## The problem
The entries below hold a line with "1961, pp. 107-117" and a line with "공릉동 109㎡(33평)". Return those lines and all that lie between them, exactly and only.

Data supplied START

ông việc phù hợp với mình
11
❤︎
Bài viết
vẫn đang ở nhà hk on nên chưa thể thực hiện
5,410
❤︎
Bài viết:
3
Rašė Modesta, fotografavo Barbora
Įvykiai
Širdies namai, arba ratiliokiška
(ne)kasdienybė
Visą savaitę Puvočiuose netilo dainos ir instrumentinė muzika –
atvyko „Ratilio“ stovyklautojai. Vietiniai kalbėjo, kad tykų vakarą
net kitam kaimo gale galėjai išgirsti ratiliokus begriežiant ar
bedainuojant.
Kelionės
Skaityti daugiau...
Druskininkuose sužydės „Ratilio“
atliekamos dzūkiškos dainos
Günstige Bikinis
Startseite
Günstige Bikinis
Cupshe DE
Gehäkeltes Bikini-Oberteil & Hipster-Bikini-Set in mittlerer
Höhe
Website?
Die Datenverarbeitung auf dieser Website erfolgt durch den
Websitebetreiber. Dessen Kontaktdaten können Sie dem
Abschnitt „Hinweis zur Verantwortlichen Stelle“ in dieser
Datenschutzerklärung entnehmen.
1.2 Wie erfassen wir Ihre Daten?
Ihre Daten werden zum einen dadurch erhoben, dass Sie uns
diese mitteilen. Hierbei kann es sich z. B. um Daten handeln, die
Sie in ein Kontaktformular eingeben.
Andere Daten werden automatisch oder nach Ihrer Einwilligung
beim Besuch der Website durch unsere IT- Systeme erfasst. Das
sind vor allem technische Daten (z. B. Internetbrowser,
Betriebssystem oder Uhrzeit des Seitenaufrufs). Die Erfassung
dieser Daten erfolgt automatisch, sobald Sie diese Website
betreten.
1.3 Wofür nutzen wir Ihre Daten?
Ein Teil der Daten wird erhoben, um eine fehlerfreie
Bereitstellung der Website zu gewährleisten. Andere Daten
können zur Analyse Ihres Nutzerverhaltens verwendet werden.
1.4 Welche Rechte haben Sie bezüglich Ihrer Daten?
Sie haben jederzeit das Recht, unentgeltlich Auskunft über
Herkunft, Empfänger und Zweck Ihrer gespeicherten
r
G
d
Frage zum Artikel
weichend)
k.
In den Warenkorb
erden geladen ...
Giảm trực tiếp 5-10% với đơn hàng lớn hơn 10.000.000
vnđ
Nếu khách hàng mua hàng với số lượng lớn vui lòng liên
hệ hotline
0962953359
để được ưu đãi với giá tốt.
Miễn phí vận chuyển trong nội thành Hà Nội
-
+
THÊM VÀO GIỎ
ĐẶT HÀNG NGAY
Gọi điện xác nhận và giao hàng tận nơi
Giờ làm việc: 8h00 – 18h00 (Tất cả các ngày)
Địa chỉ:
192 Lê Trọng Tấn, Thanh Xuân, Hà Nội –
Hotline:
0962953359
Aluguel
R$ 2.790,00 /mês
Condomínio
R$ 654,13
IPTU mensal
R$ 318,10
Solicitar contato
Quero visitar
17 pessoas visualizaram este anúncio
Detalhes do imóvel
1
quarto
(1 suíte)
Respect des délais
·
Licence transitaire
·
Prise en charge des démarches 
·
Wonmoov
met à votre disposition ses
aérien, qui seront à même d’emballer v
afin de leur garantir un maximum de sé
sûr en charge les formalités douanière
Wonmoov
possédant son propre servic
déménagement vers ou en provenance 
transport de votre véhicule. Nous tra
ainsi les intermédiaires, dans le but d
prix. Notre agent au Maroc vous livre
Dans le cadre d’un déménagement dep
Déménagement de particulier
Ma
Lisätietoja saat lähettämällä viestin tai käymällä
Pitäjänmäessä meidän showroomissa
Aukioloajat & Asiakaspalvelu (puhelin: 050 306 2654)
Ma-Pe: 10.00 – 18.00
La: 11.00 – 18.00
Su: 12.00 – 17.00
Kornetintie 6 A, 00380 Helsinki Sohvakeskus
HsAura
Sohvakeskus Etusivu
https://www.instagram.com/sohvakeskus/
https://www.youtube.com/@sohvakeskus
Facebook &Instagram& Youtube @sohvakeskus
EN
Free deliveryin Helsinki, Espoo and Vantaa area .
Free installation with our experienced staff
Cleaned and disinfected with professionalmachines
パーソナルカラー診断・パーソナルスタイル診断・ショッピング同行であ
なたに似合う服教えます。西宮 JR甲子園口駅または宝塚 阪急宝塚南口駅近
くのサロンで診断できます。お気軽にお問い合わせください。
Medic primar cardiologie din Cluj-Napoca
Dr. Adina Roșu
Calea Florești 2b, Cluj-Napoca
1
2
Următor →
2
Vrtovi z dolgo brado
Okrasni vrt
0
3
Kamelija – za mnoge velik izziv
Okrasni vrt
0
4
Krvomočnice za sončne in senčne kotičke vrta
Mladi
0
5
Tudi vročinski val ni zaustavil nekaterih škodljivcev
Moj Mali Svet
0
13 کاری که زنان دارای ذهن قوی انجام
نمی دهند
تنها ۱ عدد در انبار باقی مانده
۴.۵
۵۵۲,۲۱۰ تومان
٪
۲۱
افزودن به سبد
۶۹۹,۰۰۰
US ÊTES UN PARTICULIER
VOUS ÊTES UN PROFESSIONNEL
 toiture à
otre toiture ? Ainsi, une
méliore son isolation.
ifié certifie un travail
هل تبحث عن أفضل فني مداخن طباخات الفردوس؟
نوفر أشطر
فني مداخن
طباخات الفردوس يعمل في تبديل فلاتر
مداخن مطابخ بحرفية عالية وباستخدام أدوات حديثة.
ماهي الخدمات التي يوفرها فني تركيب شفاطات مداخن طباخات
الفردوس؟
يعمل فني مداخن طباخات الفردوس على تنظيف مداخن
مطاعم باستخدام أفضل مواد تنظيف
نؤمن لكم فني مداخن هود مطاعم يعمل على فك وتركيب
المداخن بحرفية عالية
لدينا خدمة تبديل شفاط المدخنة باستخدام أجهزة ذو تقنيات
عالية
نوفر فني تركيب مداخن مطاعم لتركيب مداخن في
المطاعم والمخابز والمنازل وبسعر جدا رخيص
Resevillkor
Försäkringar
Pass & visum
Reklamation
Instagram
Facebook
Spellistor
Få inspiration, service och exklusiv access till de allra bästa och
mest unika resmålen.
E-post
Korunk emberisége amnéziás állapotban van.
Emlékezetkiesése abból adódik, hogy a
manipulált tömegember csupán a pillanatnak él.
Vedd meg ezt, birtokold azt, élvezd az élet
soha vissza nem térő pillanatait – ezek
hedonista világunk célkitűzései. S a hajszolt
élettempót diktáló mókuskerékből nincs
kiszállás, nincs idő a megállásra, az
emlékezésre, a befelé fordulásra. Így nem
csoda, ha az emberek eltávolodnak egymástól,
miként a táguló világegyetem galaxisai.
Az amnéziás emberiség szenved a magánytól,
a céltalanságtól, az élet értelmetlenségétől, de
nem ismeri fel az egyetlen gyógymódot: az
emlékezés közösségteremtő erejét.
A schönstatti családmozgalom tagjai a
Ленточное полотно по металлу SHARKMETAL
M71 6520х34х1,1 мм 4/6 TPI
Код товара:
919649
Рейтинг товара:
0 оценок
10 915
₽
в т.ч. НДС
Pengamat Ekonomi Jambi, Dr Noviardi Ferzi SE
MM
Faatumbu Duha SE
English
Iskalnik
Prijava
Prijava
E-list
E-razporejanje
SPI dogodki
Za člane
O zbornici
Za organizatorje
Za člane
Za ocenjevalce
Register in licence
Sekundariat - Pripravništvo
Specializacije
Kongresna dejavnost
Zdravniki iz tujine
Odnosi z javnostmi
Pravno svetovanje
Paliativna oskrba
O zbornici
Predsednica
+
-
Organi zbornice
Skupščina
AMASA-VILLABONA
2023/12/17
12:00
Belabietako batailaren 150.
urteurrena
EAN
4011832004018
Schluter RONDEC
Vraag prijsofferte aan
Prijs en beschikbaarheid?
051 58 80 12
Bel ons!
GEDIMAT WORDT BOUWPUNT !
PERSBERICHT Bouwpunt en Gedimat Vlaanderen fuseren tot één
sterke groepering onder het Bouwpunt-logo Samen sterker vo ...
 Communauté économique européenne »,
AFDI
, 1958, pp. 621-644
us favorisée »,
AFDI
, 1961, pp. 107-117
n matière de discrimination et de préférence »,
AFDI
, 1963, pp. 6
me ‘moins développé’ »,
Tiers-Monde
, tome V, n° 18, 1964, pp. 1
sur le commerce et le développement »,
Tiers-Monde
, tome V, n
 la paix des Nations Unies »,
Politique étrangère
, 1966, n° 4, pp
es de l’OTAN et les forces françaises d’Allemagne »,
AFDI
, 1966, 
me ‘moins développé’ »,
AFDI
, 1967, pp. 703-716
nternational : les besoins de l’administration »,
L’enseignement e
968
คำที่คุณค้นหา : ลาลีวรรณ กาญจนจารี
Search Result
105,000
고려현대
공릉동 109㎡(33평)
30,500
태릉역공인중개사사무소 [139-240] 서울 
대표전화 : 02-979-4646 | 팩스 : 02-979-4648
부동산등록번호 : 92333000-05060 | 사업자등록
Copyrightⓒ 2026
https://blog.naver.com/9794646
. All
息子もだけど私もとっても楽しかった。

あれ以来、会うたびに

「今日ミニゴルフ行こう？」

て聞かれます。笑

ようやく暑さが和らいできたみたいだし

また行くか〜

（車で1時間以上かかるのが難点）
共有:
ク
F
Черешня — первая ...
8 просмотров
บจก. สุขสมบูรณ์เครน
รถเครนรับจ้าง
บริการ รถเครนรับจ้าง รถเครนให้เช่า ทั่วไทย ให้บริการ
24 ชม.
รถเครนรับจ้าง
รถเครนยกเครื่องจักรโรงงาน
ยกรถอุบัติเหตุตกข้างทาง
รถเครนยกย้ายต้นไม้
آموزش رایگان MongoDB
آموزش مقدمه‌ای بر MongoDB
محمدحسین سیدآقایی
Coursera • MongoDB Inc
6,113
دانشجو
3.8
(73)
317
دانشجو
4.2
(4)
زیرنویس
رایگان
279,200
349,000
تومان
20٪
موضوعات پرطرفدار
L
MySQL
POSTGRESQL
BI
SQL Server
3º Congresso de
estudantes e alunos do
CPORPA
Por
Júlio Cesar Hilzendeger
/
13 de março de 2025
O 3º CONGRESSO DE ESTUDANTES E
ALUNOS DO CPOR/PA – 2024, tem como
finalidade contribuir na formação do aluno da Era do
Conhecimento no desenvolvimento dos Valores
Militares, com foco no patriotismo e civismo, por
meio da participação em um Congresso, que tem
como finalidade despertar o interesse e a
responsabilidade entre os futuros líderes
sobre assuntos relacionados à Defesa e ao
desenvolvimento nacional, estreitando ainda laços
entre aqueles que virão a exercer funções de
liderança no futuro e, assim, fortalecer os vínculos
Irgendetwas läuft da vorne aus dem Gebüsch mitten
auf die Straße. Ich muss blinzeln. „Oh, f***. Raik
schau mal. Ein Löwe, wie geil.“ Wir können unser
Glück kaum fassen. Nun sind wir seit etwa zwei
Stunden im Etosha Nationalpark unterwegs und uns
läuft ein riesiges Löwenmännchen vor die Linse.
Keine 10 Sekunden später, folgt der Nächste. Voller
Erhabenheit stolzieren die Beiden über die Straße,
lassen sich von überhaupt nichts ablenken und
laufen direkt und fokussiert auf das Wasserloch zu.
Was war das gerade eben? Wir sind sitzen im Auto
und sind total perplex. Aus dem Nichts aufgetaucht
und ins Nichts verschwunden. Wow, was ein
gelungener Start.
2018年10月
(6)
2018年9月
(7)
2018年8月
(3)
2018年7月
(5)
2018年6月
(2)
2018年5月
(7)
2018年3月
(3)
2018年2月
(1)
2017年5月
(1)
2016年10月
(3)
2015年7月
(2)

Data supplied END

## Solved problem
, 1961, pp. 107-117
n matière de discrimination et de préférence »,
AFDI
, 1963, pp. 6
me ‘moins développé’ »,
Tiers-Monde
, tome V, n° 18, 1964, pp. 1
sur le commerce et le développement »,
Tiers-Monde
, tome V, n
 la paix des Nations Unies »,
Politique étrangère
, 1966, n° 4, pp
es de l’OTAN et les forces françaises d’Allemagne »,
AFDI
, 1966, 
me ‘moins développé’ »,
AFDI
, 1967, pp. 703-716
nternational : les besoins de l’administration »,
L’enseignement e
968
คำที่คุณค้นหา : ลาลีวรรณ กาญจนจารี
Search Result
105,000
고려현대
공릉동 109㎡(33평)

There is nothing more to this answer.